_Work item_
Exactly the line that contains "Detect and mask" and the lines following it to the end of the data are to be reproduced, and nothing more.

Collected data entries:

□ □ □

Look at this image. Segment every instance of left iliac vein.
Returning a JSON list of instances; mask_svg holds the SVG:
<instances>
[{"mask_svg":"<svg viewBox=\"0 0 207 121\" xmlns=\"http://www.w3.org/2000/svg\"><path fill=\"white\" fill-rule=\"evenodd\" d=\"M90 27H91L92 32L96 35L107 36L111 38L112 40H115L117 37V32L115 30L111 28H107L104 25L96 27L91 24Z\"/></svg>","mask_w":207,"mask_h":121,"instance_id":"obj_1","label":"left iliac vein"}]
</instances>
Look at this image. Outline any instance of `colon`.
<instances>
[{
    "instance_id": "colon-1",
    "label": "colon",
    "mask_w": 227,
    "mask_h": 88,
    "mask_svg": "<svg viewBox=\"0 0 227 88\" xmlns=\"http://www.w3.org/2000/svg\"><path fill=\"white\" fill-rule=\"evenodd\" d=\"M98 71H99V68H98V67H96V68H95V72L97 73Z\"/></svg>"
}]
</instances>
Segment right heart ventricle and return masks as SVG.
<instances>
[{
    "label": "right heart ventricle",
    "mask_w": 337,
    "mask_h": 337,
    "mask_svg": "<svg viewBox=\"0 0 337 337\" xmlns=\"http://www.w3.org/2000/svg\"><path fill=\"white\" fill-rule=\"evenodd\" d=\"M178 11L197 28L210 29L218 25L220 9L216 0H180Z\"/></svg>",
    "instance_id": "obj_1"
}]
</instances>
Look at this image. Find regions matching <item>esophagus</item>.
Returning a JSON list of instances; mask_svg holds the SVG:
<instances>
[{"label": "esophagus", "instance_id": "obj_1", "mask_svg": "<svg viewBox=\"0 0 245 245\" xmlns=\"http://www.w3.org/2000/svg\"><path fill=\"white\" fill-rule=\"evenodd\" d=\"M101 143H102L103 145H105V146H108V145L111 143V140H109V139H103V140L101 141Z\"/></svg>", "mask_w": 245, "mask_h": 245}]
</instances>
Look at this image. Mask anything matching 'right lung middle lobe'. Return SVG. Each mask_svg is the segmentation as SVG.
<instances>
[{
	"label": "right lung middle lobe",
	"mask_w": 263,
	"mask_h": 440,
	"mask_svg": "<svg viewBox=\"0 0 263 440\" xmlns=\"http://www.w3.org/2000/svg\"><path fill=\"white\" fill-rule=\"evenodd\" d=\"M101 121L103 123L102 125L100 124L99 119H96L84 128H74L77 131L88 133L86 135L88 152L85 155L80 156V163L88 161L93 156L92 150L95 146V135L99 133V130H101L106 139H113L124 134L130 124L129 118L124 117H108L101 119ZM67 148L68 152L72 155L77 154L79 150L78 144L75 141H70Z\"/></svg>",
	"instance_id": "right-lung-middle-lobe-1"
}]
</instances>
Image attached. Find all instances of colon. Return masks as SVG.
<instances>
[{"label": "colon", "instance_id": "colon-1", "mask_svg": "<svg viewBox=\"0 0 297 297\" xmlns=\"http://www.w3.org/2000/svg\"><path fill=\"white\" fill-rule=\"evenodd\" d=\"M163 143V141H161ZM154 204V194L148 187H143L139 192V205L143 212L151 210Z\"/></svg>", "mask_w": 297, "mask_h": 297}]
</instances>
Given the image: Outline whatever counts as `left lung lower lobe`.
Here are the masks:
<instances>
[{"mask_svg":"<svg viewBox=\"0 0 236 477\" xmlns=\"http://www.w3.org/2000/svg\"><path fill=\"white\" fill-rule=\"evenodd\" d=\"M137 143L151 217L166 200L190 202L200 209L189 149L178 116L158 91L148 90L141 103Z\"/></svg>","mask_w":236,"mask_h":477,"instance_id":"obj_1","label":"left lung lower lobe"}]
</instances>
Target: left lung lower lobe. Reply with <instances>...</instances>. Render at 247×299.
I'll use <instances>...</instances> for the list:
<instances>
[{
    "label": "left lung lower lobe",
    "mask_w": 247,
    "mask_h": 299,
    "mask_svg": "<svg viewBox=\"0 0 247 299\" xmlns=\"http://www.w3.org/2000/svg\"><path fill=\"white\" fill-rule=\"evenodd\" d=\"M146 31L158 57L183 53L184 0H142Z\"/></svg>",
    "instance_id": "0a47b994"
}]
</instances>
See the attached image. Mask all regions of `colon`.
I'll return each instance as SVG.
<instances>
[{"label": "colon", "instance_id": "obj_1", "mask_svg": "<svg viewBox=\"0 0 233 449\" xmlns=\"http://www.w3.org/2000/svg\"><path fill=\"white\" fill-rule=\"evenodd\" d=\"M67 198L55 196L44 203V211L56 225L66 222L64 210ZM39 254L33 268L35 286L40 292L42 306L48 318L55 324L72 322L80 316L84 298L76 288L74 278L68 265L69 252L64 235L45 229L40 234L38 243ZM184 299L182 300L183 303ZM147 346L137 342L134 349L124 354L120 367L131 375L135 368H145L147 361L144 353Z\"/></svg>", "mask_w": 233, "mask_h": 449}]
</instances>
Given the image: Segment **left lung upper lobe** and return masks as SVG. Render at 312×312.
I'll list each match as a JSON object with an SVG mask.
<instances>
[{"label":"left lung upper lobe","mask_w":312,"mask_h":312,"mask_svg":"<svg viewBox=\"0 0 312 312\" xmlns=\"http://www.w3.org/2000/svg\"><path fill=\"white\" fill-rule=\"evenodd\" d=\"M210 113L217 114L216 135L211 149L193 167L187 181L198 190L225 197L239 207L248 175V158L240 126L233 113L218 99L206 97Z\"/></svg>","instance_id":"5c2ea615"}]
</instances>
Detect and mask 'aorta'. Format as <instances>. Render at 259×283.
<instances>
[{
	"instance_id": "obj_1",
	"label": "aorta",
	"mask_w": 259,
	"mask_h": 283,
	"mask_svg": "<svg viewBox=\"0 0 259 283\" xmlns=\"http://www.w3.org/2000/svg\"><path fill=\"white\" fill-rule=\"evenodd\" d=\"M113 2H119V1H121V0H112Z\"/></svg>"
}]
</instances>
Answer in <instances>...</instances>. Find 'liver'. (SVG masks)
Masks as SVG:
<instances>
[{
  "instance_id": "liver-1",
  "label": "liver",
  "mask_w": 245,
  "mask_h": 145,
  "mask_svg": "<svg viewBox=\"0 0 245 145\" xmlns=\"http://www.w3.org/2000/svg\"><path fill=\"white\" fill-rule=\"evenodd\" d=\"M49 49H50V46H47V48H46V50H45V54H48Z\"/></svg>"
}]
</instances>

□ □ □

_Response_
Detect and mask 'aorta'. Format as <instances>. Render at 259×283.
<instances>
[{
	"instance_id": "obj_1",
	"label": "aorta",
	"mask_w": 259,
	"mask_h": 283,
	"mask_svg": "<svg viewBox=\"0 0 259 283\" xmlns=\"http://www.w3.org/2000/svg\"><path fill=\"white\" fill-rule=\"evenodd\" d=\"M113 2H119V1H121V0H112Z\"/></svg>"
}]
</instances>
Answer in <instances>...</instances>. Find 'liver'. (SVG masks)
Masks as SVG:
<instances>
[{
  "instance_id": "liver-1",
  "label": "liver",
  "mask_w": 245,
  "mask_h": 145,
  "mask_svg": "<svg viewBox=\"0 0 245 145\" xmlns=\"http://www.w3.org/2000/svg\"><path fill=\"white\" fill-rule=\"evenodd\" d=\"M49 49H50V46H47V48H46V50H45V54H48Z\"/></svg>"
}]
</instances>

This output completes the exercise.